Alors un, deux, trois, lâchons nous, l’école du XXIe siècle ne vivra que si nous concédons enfin à laisser le plaisir gagner nos échanges.

Monique Royer

«La gouvernance- les partenariats – comment les formaliser ?»

Cette table ronde aborde les partenariats avec les acteurs de l’Education Nationale.

Le développement du numérique dans les établissements scolaires dépend des conventions passées traditionnellement entre l’Education nationale, l’Etat et les collectivités locales à différents niveaux (municipalités, départements, régions).
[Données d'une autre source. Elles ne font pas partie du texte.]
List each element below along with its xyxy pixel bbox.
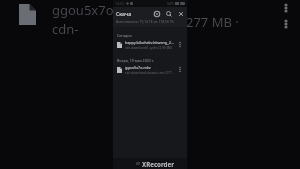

Ces partenariats se sont avérés souvent difficiles dans le passé, malgré quelques expériences réussies, comme la mise en place de l’ENT en Midi-Pyrénées dès 2005. Doit-on poursuivre le partenariat sur le même modèle, ou définir des missions et des objectifs sur tout le territoire, et instaurer une cohérence du continuum éducatif à l’ére numérique de la maternelle au lycée ? Ne faudrait-il pas repenser les systèmes de conventionnement, ne pas s’enfermer dans des structures anciennes, pour donner toute sa chance au numérique ? La DGESCO souligne les améliorations à apporter aux structures de coopération, telles le  Conseil territorial de l’Education Nationale, qui n’est pas le meilleur instrument pour échanger, il faut rénover ces instances de discussion. Mais si la -compétence sur le numérique éducatif est  partagée,  les domaines de la pédagogie et du développement des usages restent de la compétence de l’Education Nationale.
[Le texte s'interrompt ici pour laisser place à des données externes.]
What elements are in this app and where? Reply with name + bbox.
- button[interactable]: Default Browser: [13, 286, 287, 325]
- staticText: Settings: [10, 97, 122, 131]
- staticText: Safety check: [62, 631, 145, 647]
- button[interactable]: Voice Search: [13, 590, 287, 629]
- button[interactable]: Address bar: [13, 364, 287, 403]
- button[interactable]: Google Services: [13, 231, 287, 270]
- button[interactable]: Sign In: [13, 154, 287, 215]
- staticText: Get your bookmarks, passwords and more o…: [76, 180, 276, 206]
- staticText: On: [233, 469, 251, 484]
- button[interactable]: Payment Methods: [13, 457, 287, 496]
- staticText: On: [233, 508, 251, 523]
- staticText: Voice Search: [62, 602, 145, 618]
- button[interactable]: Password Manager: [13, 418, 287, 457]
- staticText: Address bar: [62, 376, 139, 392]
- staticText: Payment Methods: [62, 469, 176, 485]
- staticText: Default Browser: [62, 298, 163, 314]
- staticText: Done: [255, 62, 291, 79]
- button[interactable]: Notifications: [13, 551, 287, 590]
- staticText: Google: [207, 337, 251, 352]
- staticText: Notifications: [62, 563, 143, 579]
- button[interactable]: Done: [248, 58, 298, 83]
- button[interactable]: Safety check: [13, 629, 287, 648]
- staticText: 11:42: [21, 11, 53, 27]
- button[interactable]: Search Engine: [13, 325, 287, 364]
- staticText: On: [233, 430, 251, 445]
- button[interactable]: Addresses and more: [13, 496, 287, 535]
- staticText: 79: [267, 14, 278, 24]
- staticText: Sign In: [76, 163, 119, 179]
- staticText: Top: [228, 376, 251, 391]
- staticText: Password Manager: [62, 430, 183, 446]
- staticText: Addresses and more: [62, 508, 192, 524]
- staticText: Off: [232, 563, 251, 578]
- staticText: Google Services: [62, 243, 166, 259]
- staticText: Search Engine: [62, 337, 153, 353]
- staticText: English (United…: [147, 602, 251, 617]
Les oppositions persistent. Les acteurs locaux ne supportent plus de financer des équipements dont l’Education Nationale ne s’empare pas comme elle le devrait. Thierry Cagnon, de la Région Aquitaine insiste : « Donnons-nous les moyens de la réussite » ! Les collectivités locales ont beaucoup investi dans le développement du numériques, il faut des résultats, on ne peut plus se permettre d’attendre. Jean-Pierre Quignaux, de l’ADF pense qu’il faut repenser les cadres des partenariats et donner une place plus importante aux finalités et objectifs –« La vocation de l’école est de ne pas handicaper l’avenir des élèves en s’enfermant dans la tradition du passé ». Jean-Yves Capul, de la DGESCO salue l’effort considérable des collectivités locales, bien entendu, mais s’oppose à l’augmentation de leurs domaines de compétences : l’Etat prend en charge la  formation et l’accompagnement des enseignants, les  collectivités locales, les infrastructures.

Parmi ces revendications répétées au fil des ans, Bruno Roussel, de la région Midi-Pyrénées est fier de présenter un partenariat qui a fonctionné. Il fait l’historique de la mise en place des ENT dans sa région. Dès 2005 l’Ariège, l’académie et Midi Pyrénées décident de travailler ensemble pour construire le projet ENT, et ils sont rejoints par 6 autres départements. C’était la première concertation entre 9 départements. Aujourd’hui, l’ENT est généralisé. Après le succès technique, la 2ème génération d’ENT doit relever le défi des usages et des services. Une nouvelle convention simple, sur le modèle de la précédente, arrivée à terme, doit préciser le rôle du comité de pilotage et des services de mise en œuvre des orientations politiques.

Des objections dans le public viennent tempérer ce succès : dans la plupart des régions, les conventions n’aboutissent pas et la concertation est de mauvaise qualité. La réponse des intervenants (« ça, c’était avant ») sous-entend que de nouvelles relations sont possibles depuis l’avènement d’une nouvelle majorité gouvernementale. D’autre part, les partenariats qui encadrent des changements sont naturellement soumis à des frictions, et cela n’a rien à voir avec le numérique. Il est indispensable d’élargir ces partenariats aux parents d’élèves et passer à la « coélaboration », selon Jean-Pierre Quignaux.  « Il ne faut pas rester sur le clivage des compétences qui empêcheront de résoudre les défis à venir ».